Among whites, synthetic opioids in 2016 claimed higher death tolls among men in the prime of their lives — those roughly 25 to 45 years old. But among African Americans, synthetic opioid deaths cut deeply into men between 50 and 60 years old.
The study relies on data from the Centers for Disease Control and Prevention’s National Vital Statistics System, which has not required consistent details of drug-related fatalities to be reported. As a result, county coroners or medical examiners did not always specify the drug or drugs involved, or only listed it as an “opioid” drug. To reflect such cases, Burke’s team lists deaths due to "unspecified drugs" and "unspecified narcotics" as separate categories.
Health officials have stigmatized addiction, underfunded treatment, and haphazardly responded to the emergence of crises like the epidemic of opioid abuse.

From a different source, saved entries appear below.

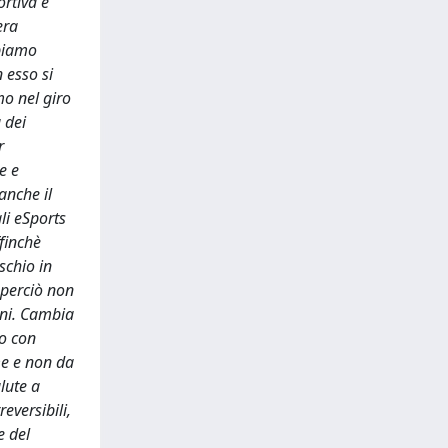
ortiva è
era
bbiamo
 esso si
mo nel giro
 dei
r
e e
anche il
li eSports
ffinchè
schio in
 perciò non
tuni. Cambia
 o con
me e non da
lute a
eversibili,
e del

That has fueled the unrelenting rise in drug deaths documented by the study, and in the geographic eruptions of drug-related crises it reveals, she said.
“To prevent new drug epidemics, we can’t keep focusing on one drug or another or wait to respond until overdose deaths reach epidemic levels,” said Richter, who was not involved in the study. Something has to change, she added, and this new way of looking at overdose data can shed some light on what should be different.
Burke and his colleagues cited “push” and “pull” factors that may prompt overdose deaths of certain drugs to wax and wane. Experts widely believe, for instance, that the development of abuse-resistant formulations of prescription painkillers, along with depressed prices for street drugs, led many addicted people to abandon prescription drugs in favor of heroin. Meanwhile, “sociological and psychological ‘pull’ forces may be operative to accelerate demand, such as despair, loss of purpose, and dissolution of communities,” the authors wrote.
What clearly emerges from the data is that something profound has happened in the United States since the 1980s to make its citizens more inclined to self-medication and its dangers.
“There’s a treasure trove of information in there,” said Dr. Steven H. Woolf, a physician and public health expert at Virginia Commonwealth University who was not involved with the new study. Researchers will be able to draw on this data to explore the effects — intended and otherwise — of drug trafficking policies, and to decide where in the country to concentrate resources, he said.
“Those details are very valuable,” Woolf said. “But we shouldn’t miss the forest for the trees. The larger question is, why is it that Americans have been dying at greater rates of drug overdose since the 1980s?”